In northern Iraq last week, some 300 tribal leaders, politicians, and other notables—among them both Sunnis and Shiites—gathered to call for peace with Israel. The government swiftly responded by moving to arrest all the attendees, while Iran-backed militias threatened them with violence. Hussain Abdul-Hussain sets the event against the backdrop of Saddam Hussein’s longstanding support for Palestinian terrorism, and Palestinian leaders’ support for him:
When Iraqis think of Islam, they think of their capital Baghdad, the Jewel of the Abbasid Caliphate, which was the apex of Muslim civilization when Muslims were leading the world in knowledge, science, literature, and economics. When Iraqis think of Islam, or Arab nationalism, they rarely think of Jerusalem, and hence, Palestine rarely meant much to their Muslim or Arab identity.
When America launched Operation Desert Storm to eject Saddam’s troops from Kuwait, the Iraqi dictator calculated that he could line up the Arabs behind him by firing scud missiles at Israel. . . . The Arabs—including radicals like Syria’s Hafez al-Assad and Libya’s Moammar Ghadaffi—never took Saddam’s side. Only Palestinians took to the streets and cheered for Saddam, shouting “Oh Saddam our love, hit Tel Aviv.” (It rhymes in Arabic).

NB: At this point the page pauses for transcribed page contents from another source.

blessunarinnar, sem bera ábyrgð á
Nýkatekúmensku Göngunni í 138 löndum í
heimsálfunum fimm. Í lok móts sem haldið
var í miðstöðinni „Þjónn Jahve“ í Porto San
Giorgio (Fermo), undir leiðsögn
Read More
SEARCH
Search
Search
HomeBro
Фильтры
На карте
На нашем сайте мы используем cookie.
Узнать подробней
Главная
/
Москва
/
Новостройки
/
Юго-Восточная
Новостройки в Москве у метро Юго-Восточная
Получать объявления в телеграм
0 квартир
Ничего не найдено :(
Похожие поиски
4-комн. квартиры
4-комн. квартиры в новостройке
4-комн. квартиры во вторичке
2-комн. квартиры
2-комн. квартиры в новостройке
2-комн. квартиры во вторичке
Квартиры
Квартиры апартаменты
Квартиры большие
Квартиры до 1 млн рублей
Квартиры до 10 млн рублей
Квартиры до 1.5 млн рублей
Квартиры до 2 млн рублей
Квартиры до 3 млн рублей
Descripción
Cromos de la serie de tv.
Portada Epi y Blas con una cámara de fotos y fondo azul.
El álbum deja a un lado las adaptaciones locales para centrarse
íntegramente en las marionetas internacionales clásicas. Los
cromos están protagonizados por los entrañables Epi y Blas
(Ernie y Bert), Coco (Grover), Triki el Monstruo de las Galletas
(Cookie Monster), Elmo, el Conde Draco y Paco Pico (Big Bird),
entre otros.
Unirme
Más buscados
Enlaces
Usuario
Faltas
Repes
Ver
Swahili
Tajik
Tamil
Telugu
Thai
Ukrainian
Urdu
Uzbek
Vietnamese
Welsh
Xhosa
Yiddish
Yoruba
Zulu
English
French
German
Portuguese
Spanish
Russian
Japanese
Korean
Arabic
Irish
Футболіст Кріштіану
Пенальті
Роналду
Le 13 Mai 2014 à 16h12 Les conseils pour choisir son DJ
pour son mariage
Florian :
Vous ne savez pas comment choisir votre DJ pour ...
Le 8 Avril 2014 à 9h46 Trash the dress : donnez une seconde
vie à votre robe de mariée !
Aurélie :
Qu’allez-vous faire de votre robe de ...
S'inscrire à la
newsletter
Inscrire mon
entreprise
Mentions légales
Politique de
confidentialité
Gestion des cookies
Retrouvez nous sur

After the invasion of Kuwait in 1990, the UN imposed an embargo on Iraq, which emptied Saddam’s coffers. Saddam still paid enormous sums to [the families of Palestinians “martyrs”] while Iraqis were suffering a famine. Inside Iraq, Palestinians and their families were Saddam’s most notorious [domestic] intelligence operatives, and enjoyed Saddam’s generosity while Iraqis lived in poverty. When America toppled Saddam, Iraqis brought down Saddam’s statues and ejected his Palestinians.
But for Iran and its proxies—which exercise enormous influence in Baghdad—the anti-Israel cause is of paramount importance. It is they, according to Abdul-Hussain, who are pushing to punish those calling for peace with Israel.